Over the next three years in Banister Academy (the name I gave to the high school), I was able to learn more about how the participants in my study constructed their social identities and this provided me with a more nuanced perspective of urban adolescent identities more generally. One significant advantage of my approach was that I was able to see the speakers as heterogenous rather than as one big group of ‘working-class male speakers’, and this afforded a level of analytical insight that would have otherwise been missed had I adopted more traditional sociolinguistic approaches. For example, instead of there just being one category of ‘male speakers’, what I actually had were four distinct groups (the Alternatives, the Sports, the Schoolies and the ‘Neds’) which differentiated themselves from one another along all sorts of axes, including dress, behaviour, speech, attitudes, beliefs and so on (these are generally known as ‘social practices’). What was massively interesting was that when their linguistic variation was analysed (I was particularly interested in the vowel sound of words like cat, man, and grab), the speakers showed quite different patterns.

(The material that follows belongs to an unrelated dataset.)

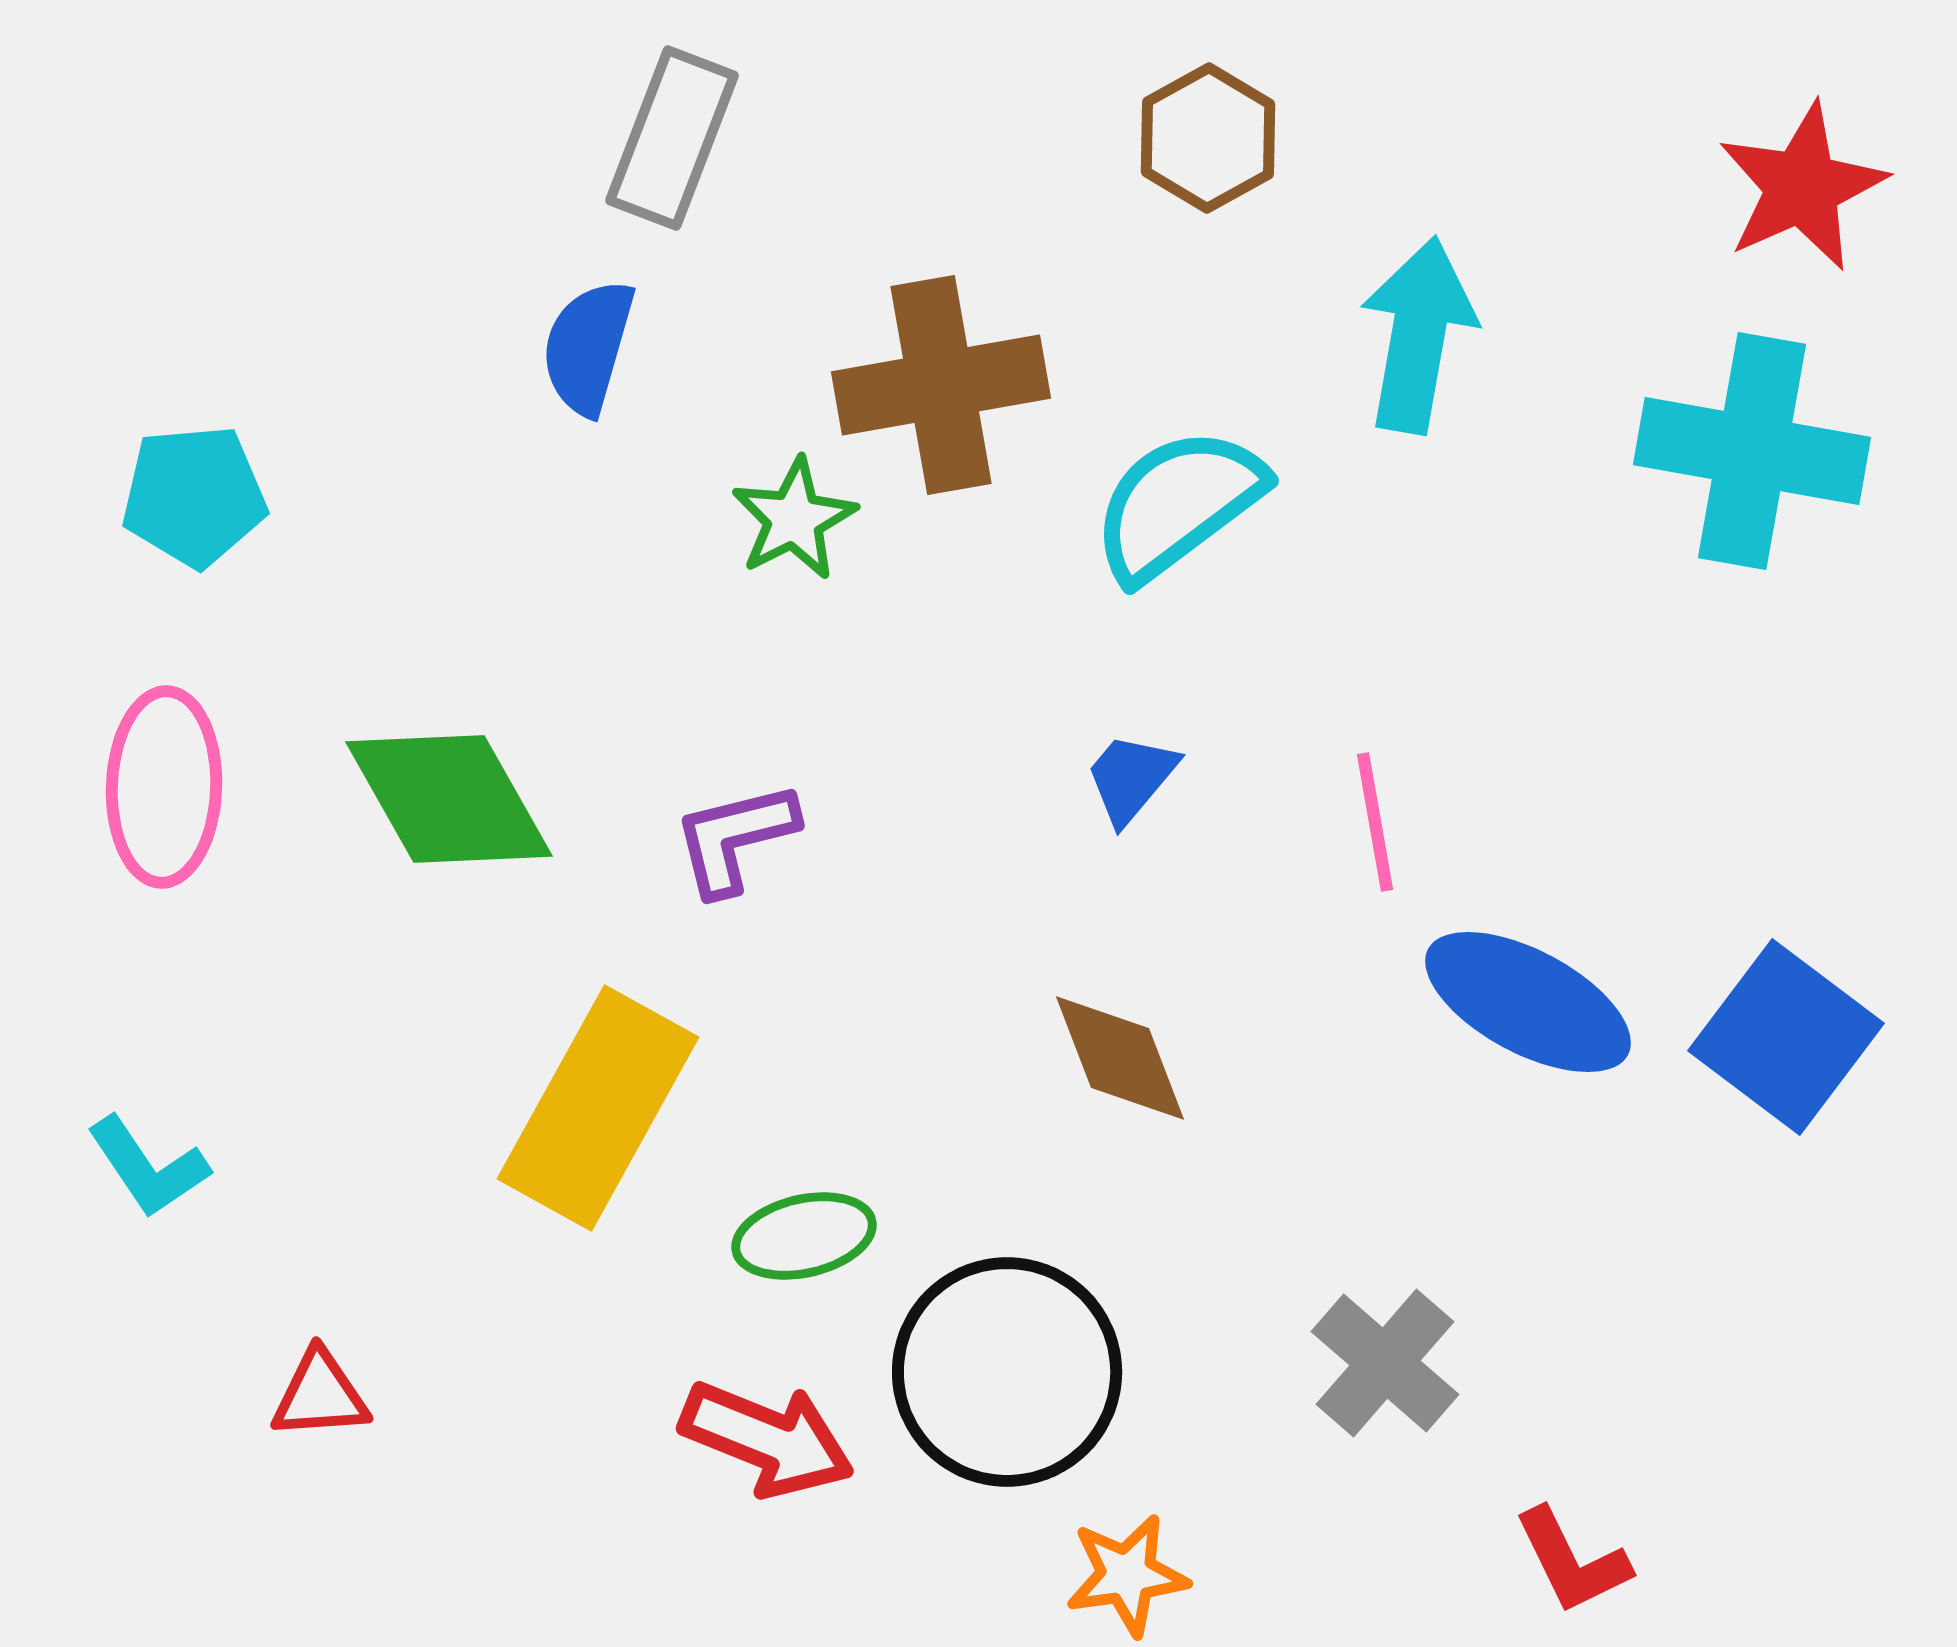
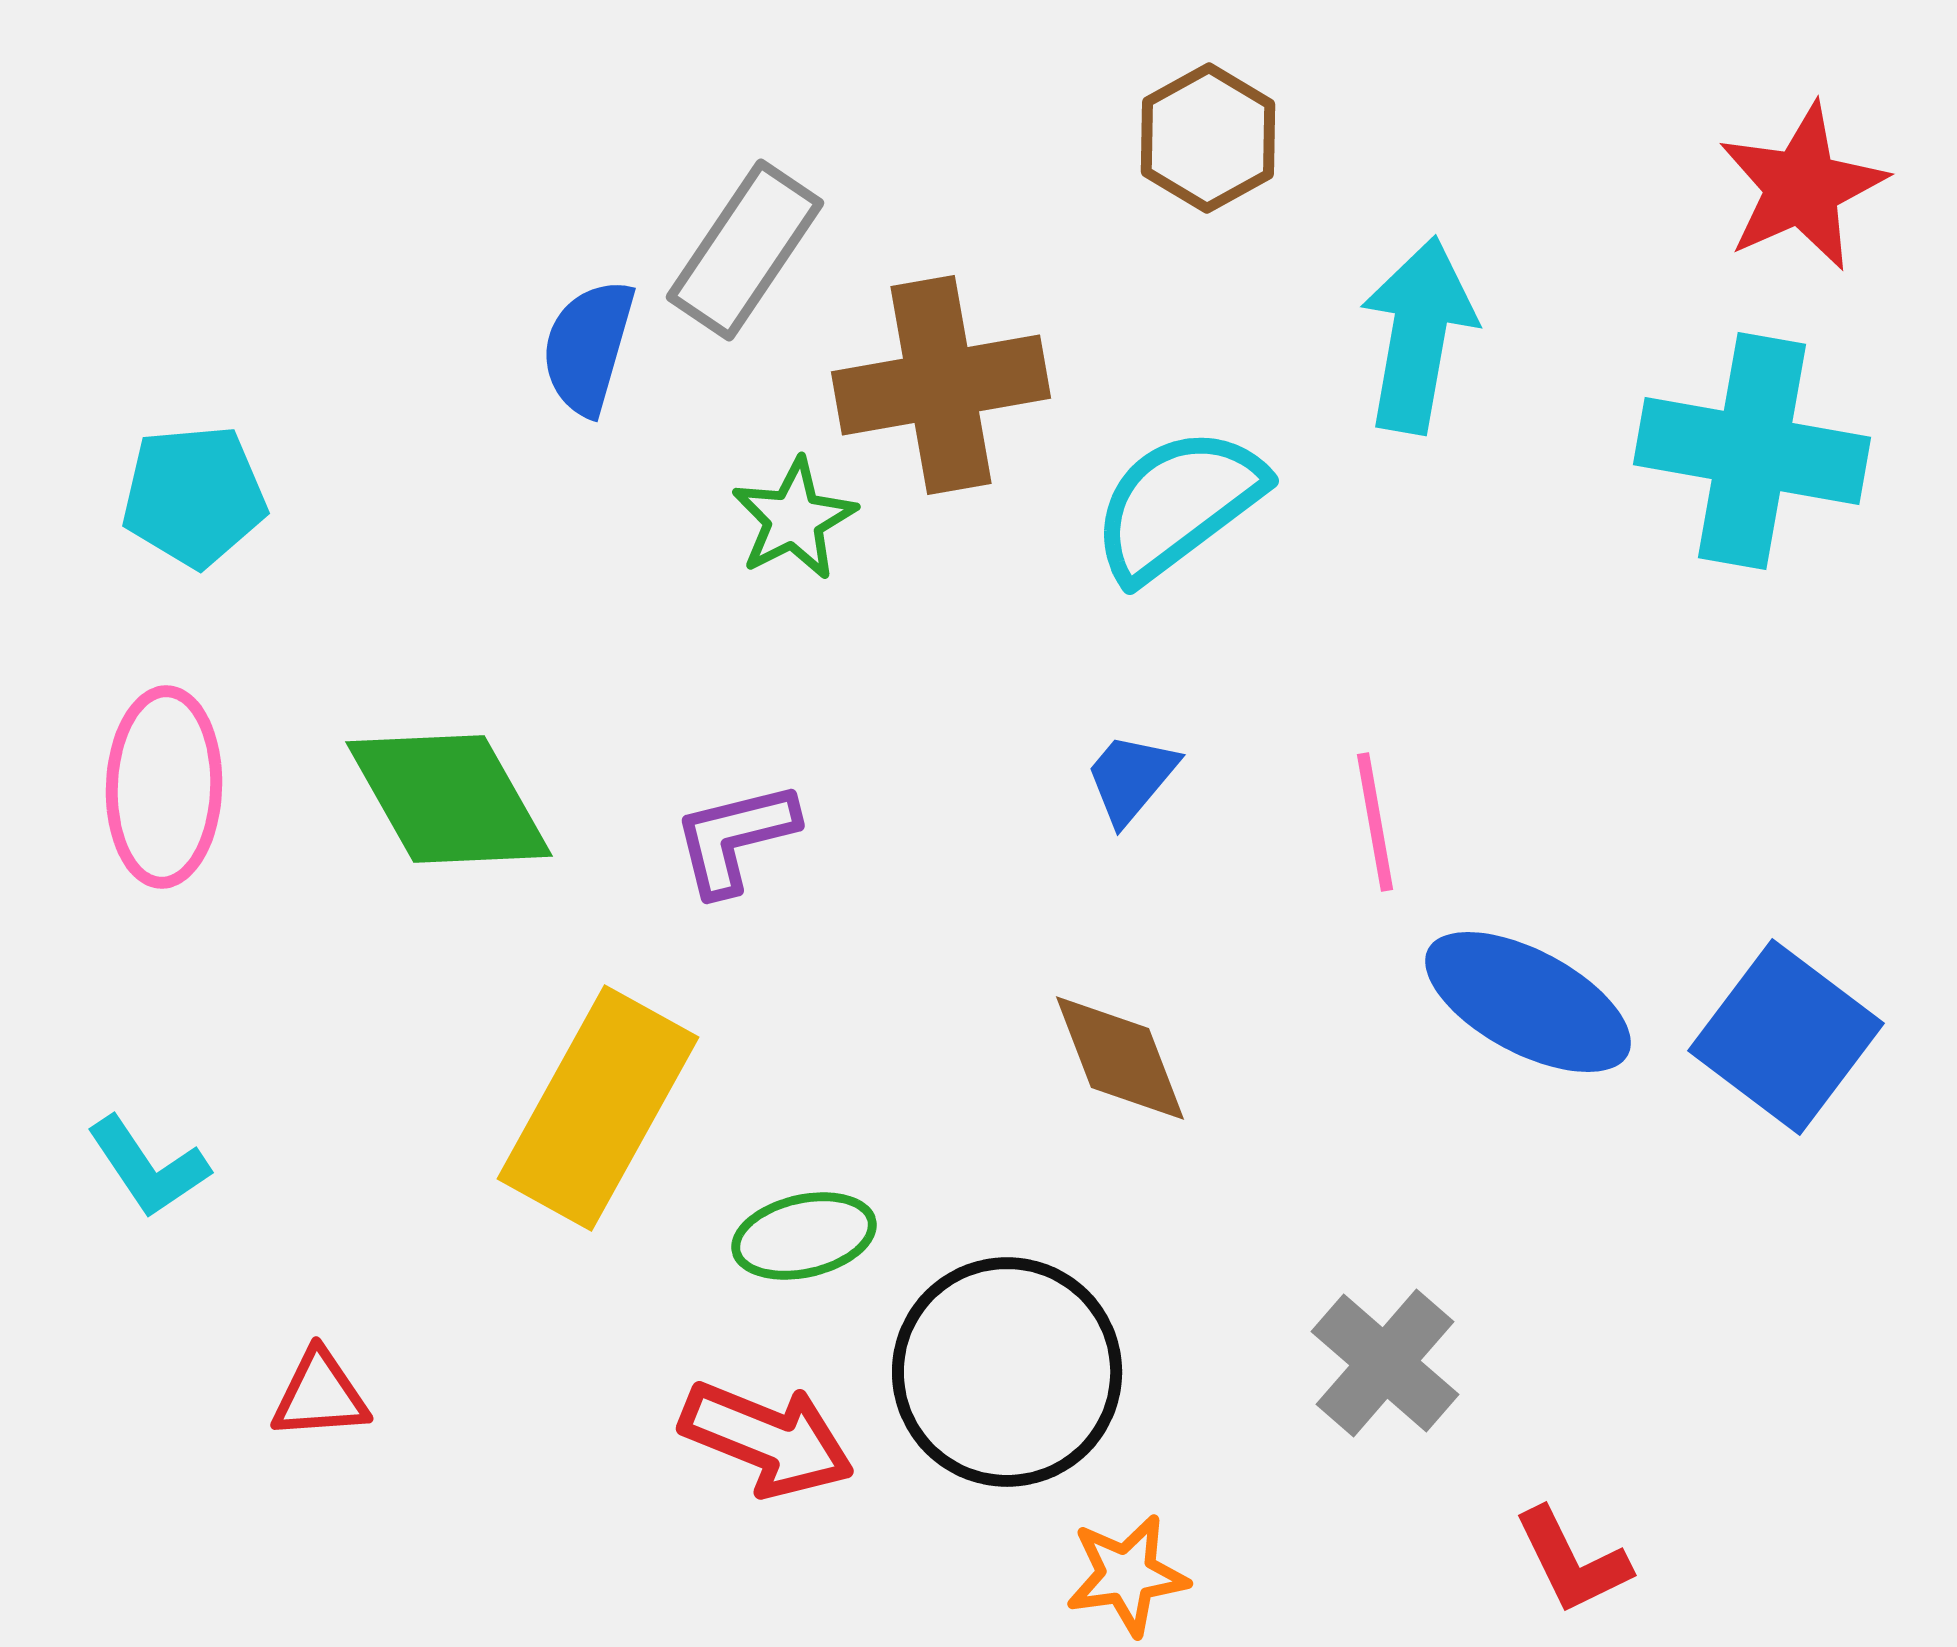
gray rectangle: moved 73 px right, 112 px down; rotated 13 degrees clockwise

The first graph shows the results of the analysis in Year 2 (so, the second year of fieldwork) for three groups (Alternative, Sports and ‘Neds’). For those unfamiliar with reading these kinds of graphs, x-axis is the horizontal axis of inside of the vowel space and the y-axis is the vertical axis of inside the vowel space. Essentially, the graph is meant to (roughly) represent where the vowel sounds would be produced (the scores are averages).

As you can see, the three ‘ned’ members (Danny, Max and Noah) are more fronted and lowered than the other six speakers in the Alternative and Sports groups (and this was statistically significant), which shows that this vowel is somehow involved in marking speakers out as ‘different’ from other speakers. And this kind of pattern more or less repeats itself when we look at the data from Year 3 (which also includes the Schoolie group).

The ‘ned’ speakers are still quite lowered and fronted, but this time, the Schoolies are raised quite a bit from the ‘ned’ speakers (again, a statistically significant difference). So not only are speakers differentiating themselves through what they do (their non-linguistic social practices), but they’re also differentiating themselves through how they speak.

The fact that the ‘neds’ and the Schoolies are at the extremes of social behaviour in the school (e.g. they both have radically different orientations towards the school) seems to also show up in their linguistic variation, and this was something I hadn’t expected to find. This kind of work gives us a lot more information on how speakers are able to make such fine-grained sociolinguistic alterations which align with particular social identities, and how variation maps on to social group membership.

There’s a lot more I could say about all of this, and I’ve not even began to cover my interest in the relationship between language and violence (which made up a significant part of my research), but hopefully this gives you an idea of how I’ve spent the last six years of my (research) life!